§ **What is required**
The answer must be an exact copy of every record.

§ **Supplied entries**
-- Opening Marker --

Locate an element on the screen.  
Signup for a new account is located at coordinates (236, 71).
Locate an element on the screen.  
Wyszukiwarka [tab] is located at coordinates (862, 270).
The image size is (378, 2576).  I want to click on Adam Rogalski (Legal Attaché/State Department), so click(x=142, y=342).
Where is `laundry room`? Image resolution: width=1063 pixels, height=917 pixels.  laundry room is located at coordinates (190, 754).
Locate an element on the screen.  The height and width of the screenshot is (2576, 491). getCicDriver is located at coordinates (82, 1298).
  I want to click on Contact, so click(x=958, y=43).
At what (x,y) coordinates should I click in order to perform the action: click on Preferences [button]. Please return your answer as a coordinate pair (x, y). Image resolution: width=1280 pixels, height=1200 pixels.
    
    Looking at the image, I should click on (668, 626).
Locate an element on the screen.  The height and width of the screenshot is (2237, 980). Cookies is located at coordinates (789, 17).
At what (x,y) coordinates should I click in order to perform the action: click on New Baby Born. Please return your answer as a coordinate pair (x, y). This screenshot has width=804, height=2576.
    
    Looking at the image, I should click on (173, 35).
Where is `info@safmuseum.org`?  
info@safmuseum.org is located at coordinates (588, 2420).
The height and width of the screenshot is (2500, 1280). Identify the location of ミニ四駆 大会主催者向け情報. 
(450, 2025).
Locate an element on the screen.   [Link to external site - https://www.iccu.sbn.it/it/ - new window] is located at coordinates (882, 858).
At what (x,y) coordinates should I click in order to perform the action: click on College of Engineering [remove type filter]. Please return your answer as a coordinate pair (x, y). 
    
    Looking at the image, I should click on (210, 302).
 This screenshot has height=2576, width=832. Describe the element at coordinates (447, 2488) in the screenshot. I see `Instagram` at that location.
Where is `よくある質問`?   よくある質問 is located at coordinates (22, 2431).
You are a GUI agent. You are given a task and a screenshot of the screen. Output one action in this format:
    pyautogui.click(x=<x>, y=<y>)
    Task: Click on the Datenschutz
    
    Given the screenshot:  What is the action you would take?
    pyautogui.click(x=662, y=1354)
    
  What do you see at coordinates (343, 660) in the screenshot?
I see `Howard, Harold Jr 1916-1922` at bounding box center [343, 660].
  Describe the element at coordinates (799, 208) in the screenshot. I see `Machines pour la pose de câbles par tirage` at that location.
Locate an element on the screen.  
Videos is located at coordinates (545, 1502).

-- Closing Marker --

§ **Answer for the task**
Locate an element on the screen.  
Signup for a new account is located at coordinates (236, 71).
Locate an element on the screen.  
Wyszukiwarka [tab] is located at coordinates (862, 270).
The image size is (378, 2576).  I want to click on Adam Rogalski (Legal Attaché/State Department), so click(x=142, y=342).
Where is `laundry room`? Image resolution: width=1063 pixels, height=917 pixels.  laundry room is located at coordinates (190, 754).
Locate an element on the screen.  The height and width of the screenshot is (2576, 491). getCicDriver is located at coordinates (82, 1298).
  I want to click on Contact, so click(x=958, y=43).
At what (x,y) coordinates should I click in order to perform the action: click on Preferences [button]. Please return your answer as a coordinate pair (x, y). Image resolution: width=1280 pixels, height=1200 pixels.
    
    Looking at the image, I should click on (668, 626).
Locate an element on the screen.  The height and width of the screenshot is (2237, 980). Cookies is located at coordinates (789, 17).
At what (x,y) coordinates should I click in order to perform the action: click on New Baby Born. Please return your answer as a coordinate pair (x, y). This screenshot has width=804, height=2576.
    
    Looking at the image, I should click on (173, 35).
Where is `info@safmuseum.org`?  
info@safmuseum.org is located at coordinates (588, 2420).
The height and width of the screenshot is (2500, 1280). Identify the location of ミニ四駆 大会主催者向け情報. 
(450, 2025).
Locate an element on the screen.   [Link to external site - https://www.iccu.sbn.it/it/ - new window] is located at coordinates (882, 858).
At what (x,y) coordinates should I click in order to perform the action: click on College of Engineering [remove type filter]. Please return your answer as a coordinate pair (x, y). 
    
    Looking at the image, I should click on (210, 302).
 This screenshot has height=2576, width=832. Describe the element at coordinates (447, 2488) in the screenshot. I see `Instagram` at that location.
Where is `よくある質問`?   よくある質問 is located at coordinates (22, 2431).
You are a GUI agent. You are given a task and a screenshot of the screen. Output one action in this format:
    pyautogui.click(x=<x>, y=<y>)
    Task: Click on the Datenschutz
    
    Given the screenshot:  What is the action you would take?
    pyautogui.click(x=662, y=1354)
    
  What do you see at coordinates (343, 660) in the screenshot?
I see `Howard, Harold Jr 1916-1922` at bounding box center [343, 660].
  Describe the element at coordinates (799, 208) in the screenshot. I see `Machines pour la pose de câbles par tirage` at that location.
Locate an element on the screen.  
Videos is located at coordinates (545, 1502).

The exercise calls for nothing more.